Durrell, Gerald (1925-1995) was a British naturalist and author. He is best known for his work in wildlife preservation and his books on animals.
Durrell was born in Jamshedpur, India, on Jan. 7, 1925. His father, Lawrence Samuel Durrell, died when Durrell was 3 years old. In 1928, the family moved to England. In 1935, they settled on the island of Corfu and lived there until 1939. During his years on Corfu, Durrell learned zoology from an Indian-born Greek doctor and naturalist and kept a large number of pets. After the outbreak of World War II (1939-1945), the family returned to England. Durrell took a job at a pet store and spent much of his free time at the London zoo.

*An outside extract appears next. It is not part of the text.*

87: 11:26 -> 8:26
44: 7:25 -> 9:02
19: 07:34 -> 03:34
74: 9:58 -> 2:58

In 1945, Durrell joined the staff of the Whipsnade Zoological Society Park in Bedfordshire as a student keeper. There he learned about the endangerment of rare species. In 1947, he organized, financed, and led his first animal-collecting expedition to the British Cameroons to find species for European zoos. He returned to the Cameroons in 1949 and then traveled to Madagascar, Mexico, Australia, and other places to collect animals for zoos in Europe and North America, particularly rare and endangered animals. These trips depleted Durrell's finances. His brother, Lawrence, suggested he write books to help fund his expeditions. Durrell wrote The Overloaded Ark, The Bafut Beagles, and Three Singles to Adventure. He went on to become a prolific writer and publish 38 books.

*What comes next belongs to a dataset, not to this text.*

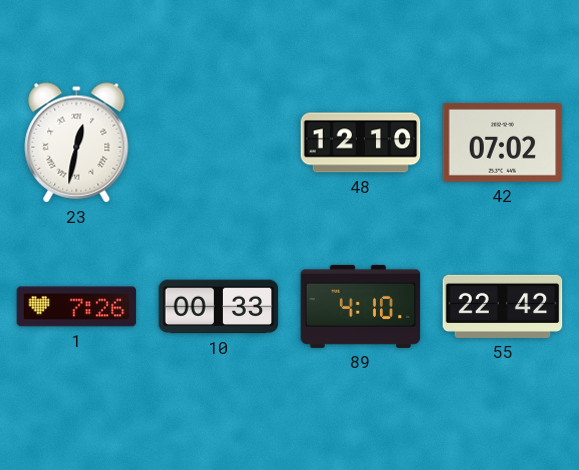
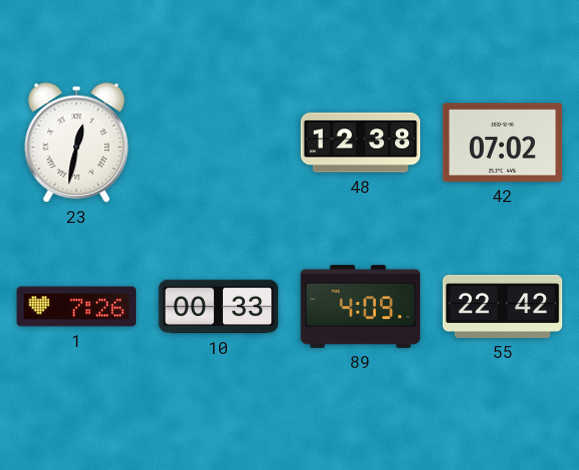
48: 12:10 -> 12:38
89: 4:10 -> 4:09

With his first wife, Jacquiline Sonia Rasen, Durrell developed a television series, “Two in the Bush.” In 1959, he founded the Jersey Zoological Park. He served as director, and in 1964, he founded The Jersey Wildlife Preservation Trust. Durrell's second wife, American zoologist Lee Wilson McGeorge, took over the Wildlife Preservation Trust after his death on Jan. 30, 1995.